── Input ──

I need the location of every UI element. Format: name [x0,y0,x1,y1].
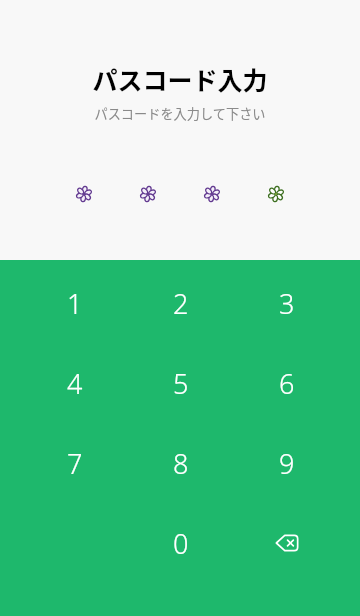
button[interactable]: 5 [128,343,234,423]
button[interactable]: 7 [22,423,128,503]
staticText: 4 [67,365,83,402]
staticText: 6 [279,365,295,402]
staticText: 0 [173,525,189,562]
button[interactable]: 1 [22,263,128,343]
button[interactable]: 0 [128,503,234,583]
staticText: 1 [67,285,83,322]
button[interactable]: 3 [234,263,340,343]
staticText: パスコードを入力して下さい [94,104,266,123]
button[interactable]: 9 [234,423,340,503]
button[interactable]: 8 [128,423,234,503]
staticText: 8 [173,445,189,482]
button[interactable]: 4 [22,343,128,423]
staticText: 9 [279,445,295,482]
staticText: 5 [173,365,189,402]
staticText: パスコード入力 [92,61,268,97]
button[interactable]: Delete [234,503,340,583]
button[interactable]: 6 [234,343,340,423]
button[interactable]: 2 [128,263,234,343]
staticText: 2 [173,285,189,322]
staticText: 3 [279,285,295,322]
staticText: 7 [67,445,83,482]
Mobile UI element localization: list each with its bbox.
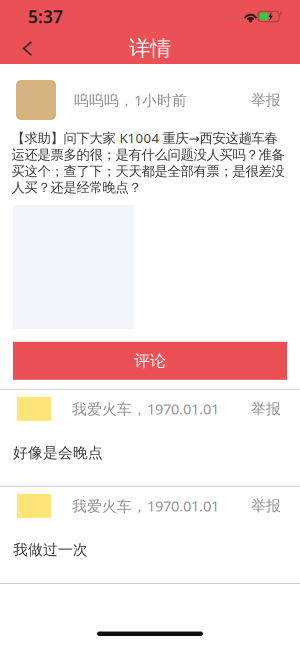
staticText: 我爱火车，1970.01.01 (72, 399, 219, 419)
button[interactable]: 举报 (245, 83, 287, 117)
staticText: 5:37 (28, 5, 63, 28)
staticText: 【求助】问下大家 K1004 重庆→西安这趟车春运还是票多的很；是有什么问题没人… (12, 129, 284, 196)
staticText: 评论 (134, 351, 166, 371)
staticText: 呜呜呜，1小时前 (74, 90, 187, 110)
staticText: 举报 (251, 91, 281, 109)
staticText: 我爱火车，1970.01.01 (72, 496, 219, 516)
button[interactable]: 举报 (245, 392, 287, 426)
staticText: 好像是会晚点 (13, 444, 103, 462)
staticText: 我做过一次 (13, 541, 88, 559)
button[interactable]: 举报 (245, 489, 287, 523)
staticText: 举报 (251, 497, 281, 515)
staticText: 举报 (251, 400, 281, 418)
staticText: 详情 (129, 35, 171, 62)
button[interactable]: 评论 (13, 342, 287, 380)
button[interactable]: Back (0, 32, 45, 64)
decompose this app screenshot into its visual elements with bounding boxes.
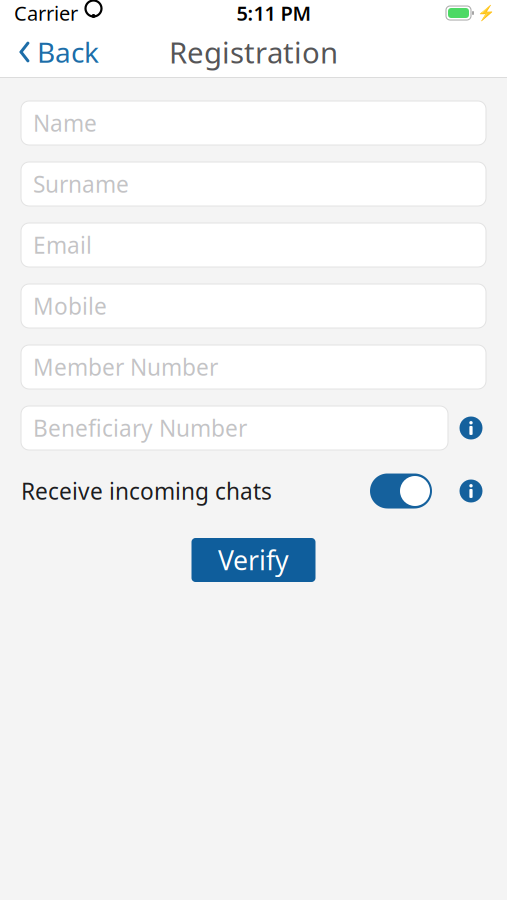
staticText: Carrier bbox=[14, 0, 78, 26]
staticText: Surname bbox=[33, 169, 129, 199]
button[interactable]: More information bbox=[456, 413, 486, 443]
button[interactable]: More information bbox=[456, 476, 486, 506]
button[interactable]: Verify bbox=[192, 538, 316, 582]
staticText: Name bbox=[33, 108, 97, 138]
button[interactable]: Back bbox=[0, 30, 109, 74]
staticText: 5:11 PM bbox=[236, 0, 312, 26]
staticText: Mobile bbox=[33, 291, 107, 321]
button[interactable]: Receive incoming chats toggle bbox=[370, 474, 432, 508]
staticText: Member Number bbox=[33, 352, 218, 382]
staticText: Beneficiary Number bbox=[33, 413, 247, 443]
staticText: Back bbox=[37, 33, 99, 71]
staticText: Registration bbox=[169, 32, 338, 72]
staticText: Email bbox=[33, 230, 92, 260]
staticText: Verify bbox=[218, 542, 289, 578]
staticText: ⚡ bbox=[477, 5, 495, 21]
staticText: Receive incoming chats bbox=[21, 476, 272, 506]
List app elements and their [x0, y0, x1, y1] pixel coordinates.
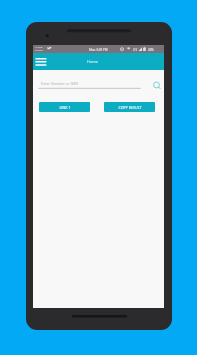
button[interactable]: Open navigation menu [34, 53, 50, 70]
staticText: 0.0 KB/s [35, 49, 43, 52]
staticText: 40% [148, 48, 154, 52]
staticText: LTE [133, 48, 138, 52]
staticText: Home [87, 59, 99, 64]
button[interactable]: COPY RESULT [104, 102, 155, 112]
button[interactable]: Search [150, 79, 163, 92]
staticText: LINK 1 [59, 105, 71, 110]
staticText: 12 mBs [35, 46, 43, 49]
staticText: Mon 3:29 PM [89, 48, 108, 52]
staticText: Enter Number or IMEI [41, 81, 79, 86]
staticText: COPY RESULT [118, 105, 142, 110]
button[interactable]: LINK 1 [39, 102, 90, 112]
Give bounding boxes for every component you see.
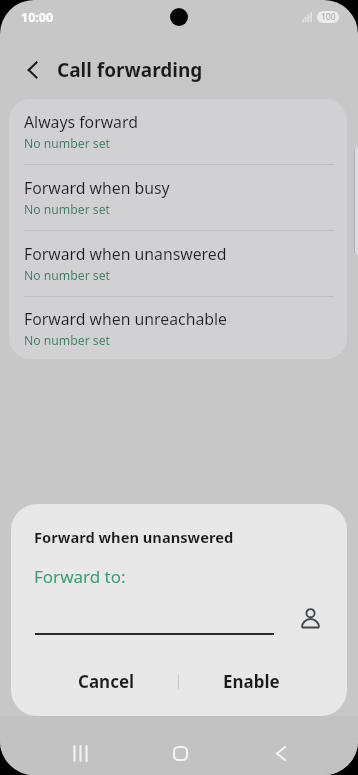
staticText: Enable <box>223 670 280 693</box>
staticText: No number set <box>24 201 110 218</box>
button[interactable]: Forward when busy <box>9 165 347 230</box>
staticText: Forward when busy <box>24 177 170 199</box>
staticText: Call forwarding <box>57 57 203 83</box>
button[interactable]: Cancel <box>35 661 178 701</box>
staticText: Forward when unanswered <box>34 527 234 547</box>
staticText: Always forward <box>24 111 138 133</box>
button[interactable]: Select contact <box>294 602 326 634</box>
button[interactable]: Home <box>162 735 198 771</box>
staticText: 100 <box>321 11 336 23</box>
button[interactable]: Recent apps <box>62 735 98 771</box>
button[interactable]: Back <box>263 735 299 771</box>
staticText: No number set <box>24 267 110 284</box>
button[interactable]: Enable <box>179 661 323 701</box>
button[interactable]: Forward when unanswered <box>9 231 347 296</box>
staticText: Cancel <box>78 670 135 693</box>
staticText: 10:00 <box>21 9 54 26</box>
staticText: No number set <box>24 135 110 152</box>
button[interactable]: Navigate up <box>17 55 47 85</box>
button[interactable]: Forward when unreachable <box>9 297 347 359</box>
button[interactable]: Always forward <box>9 99 347 164</box>
staticText: Forward to: <box>34 565 126 588</box>
staticText: Forward when unreachable <box>24 308 227 330</box>
staticText: Forward when unanswered <box>24 243 227 265</box>
staticText: No number set <box>24 332 110 349</box>
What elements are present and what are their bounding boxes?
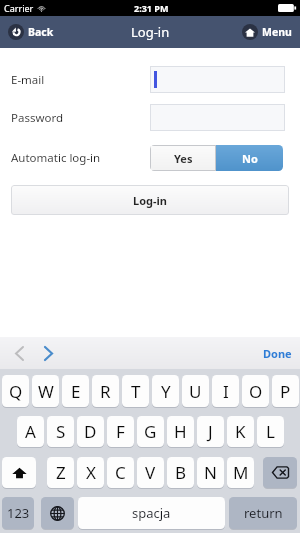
staticText: H (174, 420, 187, 443)
staticText: N (204, 461, 217, 484)
staticText: Password (11, 110, 64, 126)
staticText: T (131, 380, 141, 403)
button[interactable]: No (216, 145, 283, 171)
button[interactable]: R (92, 375, 119, 407)
button[interactable]: O (242, 375, 269, 407)
button[interactable]: L (257, 416, 284, 447)
button[interactable]: V (137, 457, 164, 488)
staticText: Z (56, 461, 66, 484)
button[interactable]: P (272, 375, 299, 407)
staticText: W (38, 380, 54, 403)
button[interactable]: D (77, 416, 104, 447)
button[interactable]: E (62, 375, 89, 407)
button[interactable]: S (47, 416, 74, 447)
staticText: C (115, 461, 126, 484)
button[interactable]: I (212, 375, 239, 407)
staticText: Done (263, 346, 292, 361)
button[interactable]: Y (152, 375, 179, 407)
staticText: A (25, 420, 36, 443)
button[interactable]: return (229, 497, 297, 529)
staticText: K (235, 420, 246, 443)
staticText: F (116, 420, 125, 443)
button[interactable]: X (77, 457, 104, 488)
staticText: J (208, 420, 213, 443)
staticText: Yes (174, 151, 193, 166)
button[interactable]: Back (5, 20, 57, 44)
staticText: R (100, 380, 111, 403)
staticText: V (145, 461, 156, 484)
button[interactable]: F (107, 416, 134, 447)
staticText: B (175, 461, 187, 484)
staticText: Y (161, 380, 171, 403)
button[interactable]: Shift (2, 457, 36, 488)
staticText: Automatic log-in (11, 150, 101, 166)
button[interactable] (150, 66, 285, 93)
button[interactable]: C (107, 457, 134, 488)
button[interactable]: Backspace (263, 457, 297, 488)
button[interactable]: Previous field (8, 340, 30, 366)
button[interactable]: K (227, 416, 254, 447)
staticText: I (223, 380, 229, 403)
staticText: Carrier (4, 2, 34, 14)
staticText: 2:31 PM (134, 2, 169, 14)
staticText: U (189, 380, 202, 403)
button[interactable]: A (17, 416, 44, 447)
button[interactable]: U (182, 375, 209, 407)
button[interactable] (150, 104, 285, 131)
button[interactable]: Menu (239, 20, 295, 44)
button[interactable]: Yes (150, 145, 216, 171)
staticText: L (266, 420, 275, 443)
staticText: O (249, 380, 263, 403)
button[interactable]: J (197, 416, 224, 447)
staticText: No (242, 151, 258, 166)
button[interactable]: Next field (37, 340, 59, 366)
button[interactable]: G (137, 416, 164, 447)
button[interactable]: H (167, 416, 194, 447)
button[interactable]: T (122, 375, 149, 407)
staticText: X (86, 461, 96, 484)
staticText: spacja (132, 504, 171, 522)
button[interactable]: N (197, 457, 224, 488)
button[interactable]: W (32, 375, 59, 407)
staticText: Menu (262, 25, 292, 39)
staticText: D (84, 420, 97, 443)
staticText: E (71, 380, 81, 403)
staticText: Log-in (131, 23, 170, 41)
staticText: Back (28, 25, 54, 39)
staticText: P (280, 380, 291, 403)
staticText: Log-in (133, 193, 167, 208)
button[interactable]: Z (47, 457, 74, 488)
staticText: 123 (7, 504, 30, 522)
button[interactable]: Q (2, 375, 29, 407)
staticText: S (56, 420, 66, 443)
staticText: G (144, 420, 157, 443)
button[interactable]: Log-in (11, 185, 289, 215)
staticText: E-mail (11, 72, 45, 88)
button[interactable]: B (167, 457, 194, 488)
staticText: Q (9, 380, 23, 403)
button[interactable]: 123 (2, 497, 34, 529)
staticText: M (233, 461, 249, 484)
button[interactable]: Change keyboard language (41, 497, 74, 529)
button[interactable]: spacja (78, 497, 225, 529)
button[interactable]: Done (263, 346, 292, 361)
staticText: return (244, 504, 283, 522)
button[interactable]: M (227, 457, 254, 488)
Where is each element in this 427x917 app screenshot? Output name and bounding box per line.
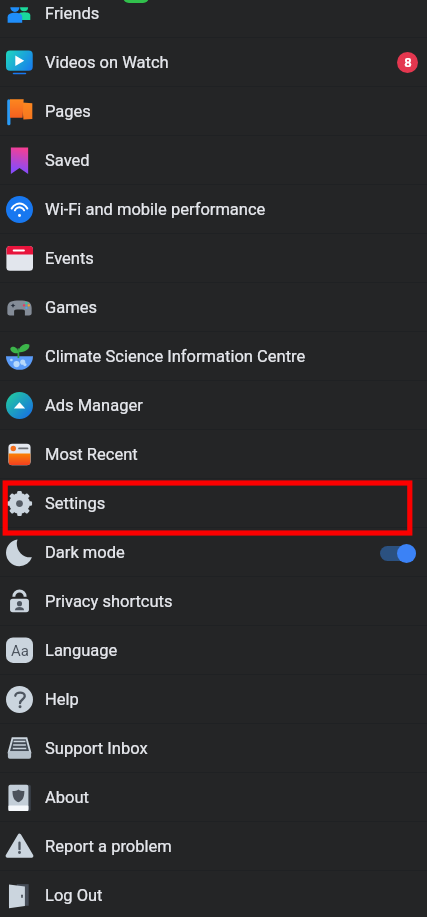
button[interactable]: Dark mode	[0, 528, 427, 577]
button[interactable]: Aa	[0, 626, 427, 675]
staticText: Aa	[11, 642, 29, 660]
staticText: About	[45, 788, 89, 807]
button[interactable]: Wi-Fi and mobile performance	[0, 185, 427, 234]
button[interactable]: Ads Manager	[0, 381, 427, 430]
staticText: Most Recent	[45, 445, 138, 464]
button[interactable]: Support Inbox	[0, 724, 427, 773]
button[interactable]: Help	[0, 675, 427, 724]
staticText: Events	[45, 249, 94, 268]
button[interactable]: Friends	[0, 0, 427, 38]
button[interactable]: Privacy shortcuts	[0, 577, 427, 626]
staticText: Report a problem	[45, 837, 172, 856]
staticText: Log Out	[45, 886, 103, 905]
button[interactable]: Report a problem	[0, 822, 427, 871]
button[interactable]: Events	[0, 234, 427, 283]
button[interactable]: Settings	[0, 479, 427, 528]
button[interactable]: Videos on Watch	[0, 38, 427, 87]
staticText: Privacy shortcuts	[45, 592, 173, 611]
staticText: Help	[45, 690, 79, 709]
staticText: Friends	[45, 4, 100, 23]
button[interactable]: Climate Science Information Centre	[0, 332, 427, 381]
staticText: Settings	[45, 494, 106, 513]
button[interactable]: Log Out	[0, 871, 427, 917]
staticText: Climate Science Information Centre	[45, 347, 306, 366]
staticText: Wi-Fi and mobile performance	[45, 200, 266, 219]
staticText: Dark mode	[45, 543, 125, 562]
staticText: Saved	[45, 151, 90, 170]
staticText: Pages	[45, 102, 91, 121]
staticText: Language	[45, 641, 118, 660]
button[interactable]: Games	[0, 283, 427, 332]
button[interactable]: Saved	[0, 136, 427, 185]
button[interactable]: Pages	[0, 87, 427, 136]
button[interactable]: About	[0, 773, 427, 822]
staticText: Videos on Watch	[45, 53, 169, 72]
staticText: Games	[45, 298, 97, 317]
button[interactable]: Most Recent	[0, 430, 427, 479]
staticText: 8	[404, 55, 412, 70]
staticText: Ads Manager	[45, 396, 143, 415]
staticText: Support Inbox	[45, 739, 148, 758]
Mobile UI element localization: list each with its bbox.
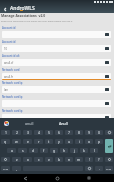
button[interactable]: 10 (2, 45, 111, 52)
button[interactable]: . (95, 166, 103, 171)
button[interactable]: Emoji (85, 166, 93, 171)
button[interactable]: s (18, 148, 27, 153)
button[interactable]: x (23, 157, 32, 162)
button[interactable]: r (34, 139, 43, 144)
staticText: a (11, 148, 13, 153)
button[interactable]: w (12, 139, 21, 144)
staticText: Enter your passcode or the inputs the yo… (1, 20, 73, 23)
staticText: h (63, 148, 66, 153)
button[interactable]: ?123 (105, 166, 113, 171)
button[interactable] (2, 114, 111, 121)
button[interactable]: h (60, 148, 68, 153)
button[interactable]: Shift (105, 157, 113, 162)
button[interactable]: b (55, 157, 63, 162)
button[interactable]: Voice input (0, 118, 13, 128)
button[interactable]: Back (18, 174, 32, 182)
button[interactable]: 1 (1, 130, 10, 135)
staticText: Network card ip (2, 81, 23, 85)
staticText: y (58, 139, 60, 144)
button[interactable]: i (75, 139, 83, 144)
staticText: v (48, 157, 50, 162)
button[interactable]: l (90, 148, 98, 153)
button[interactable]: Anull (46, 118, 80, 128)
button[interactable]: d (29, 148, 38, 153)
button[interactable]: 7 (65, 130, 73, 135)
staticText: f (43, 148, 45, 153)
staticText: t (48, 139, 50, 144)
staticText: d (32, 148, 35, 153)
button[interactable]: Recent apps (82, 174, 96, 182)
button[interactable]: Home (50, 174, 64, 182)
button[interactable]: Shift (1, 157, 10, 162)
button[interactable]: k (80, 148, 88, 153)
button[interactable]: anull (13, 118, 46, 128)
button[interactable]: q (1, 139, 10, 144)
staticText: o (88, 139, 91, 144)
staticText: e (27, 139, 29, 144)
button[interactable]: 6 (55, 130, 63, 135)
staticText: . (99, 166, 100, 171)
button[interactable]: 9 (85, 130, 93, 135)
button[interactable]: anull.cf (2, 59, 111, 66)
button[interactable]: g (50, 148, 58, 153)
button[interactable]: m (75, 157, 83, 162)
button[interactable]: p (95, 139, 103, 144)
button[interactable]: Navigate up (0, 5, 9, 13)
button[interactable]: lan (2, 86, 111, 93)
button[interactable]: c (34, 157, 43, 162)
button[interactable]: Backspace (105, 130, 113, 135)
button[interactable]: v (45, 157, 53, 162)
staticText: Network card ip (2, 109, 23, 113)
staticText: 2 (16, 130, 18, 135)
button[interactable]: ! (85, 157, 93, 162)
staticText: lan (4, 88, 8, 92)
button[interactable]: n (65, 157, 73, 162)
staticText: 5 (48, 130, 50, 135)
button[interactable]: z (12, 157, 21, 162)
button[interactable]: 2 (12, 130, 21, 135)
button[interactable]: 4 (34, 130, 43, 135)
staticText: Manage Associations v2.0 (1, 13, 46, 18)
button[interactable] (2, 100, 111, 107)
button[interactable]: , (12, 166, 21, 171)
staticText: Network card (2, 68, 20, 72)
button[interactable] (2, 31, 111, 38)
staticText: 9 (88, 130, 90, 135)
button[interactable]: anull.fr (2, 73, 111, 80)
staticText: q (4, 139, 7, 144)
staticText: ! (89, 157, 90, 162)
staticText: j (74, 148, 75, 153)
button[interactable]: e (23, 139, 32, 144)
button[interactable]: 0 (95, 130, 103, 135)
button[interactable]: ? (95, 157, 103, 162)
staticText: k (83, 148, 85, 153)
button[interactable]: 8 (75, 130, 83, 135)
staticText: , (16, 166, 17, 171)
staticText: Account id (2, 40, 16, 44)
staticText: p (98, 139, 101, 144)
staticText: x (27, 157, 29, 162)
staticText: b (58, 157, 61, 162)
button[interactable]: y (55, 139, 63, 144)
button[interactable]: f (40, 148, 48, 153)
button[interactable]: o (85, 139, 93, 144)
button[interactable]: Enter (105, 139, 113, 153)
button[interactable]: 3 (23, 130, 32, 135)
button[interactable]: j (70, 148, 78, 153)
staticText: anull (25, 121, 34, 126)
staticText: 4 (38, 130, 40, 135)
staticText: c (38, 157, 40, 162)
button[interactable]: a (7, 148, 16, 153)
button[interactable]: u (65, 139, 73, 144)
button[interactable]: ?123 (1, 166, 10, 171)
staticText: 0 (98, 130, 100, 135)
staticText: w (15, 139, 18, 144)
button[interactable]: 5 (45, 130, 53, 135)
staticText: n (68, 157, 71, 162)
button[interactable]: t (45, 139, 53, 144)
staticText: u (68, 139, 71, 144)
staticText: ? (98, 157, 100, 162)
staticText: 6 (58, 130, 60, 135)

───

Description of the task:
Where in the records does the string "their" appear? Copy every line that has it.

Solution for this exercise:
List app elements and their [x0, y0, x1, y1] pixel coordinates.
What elements are present and what are their bounding boxes?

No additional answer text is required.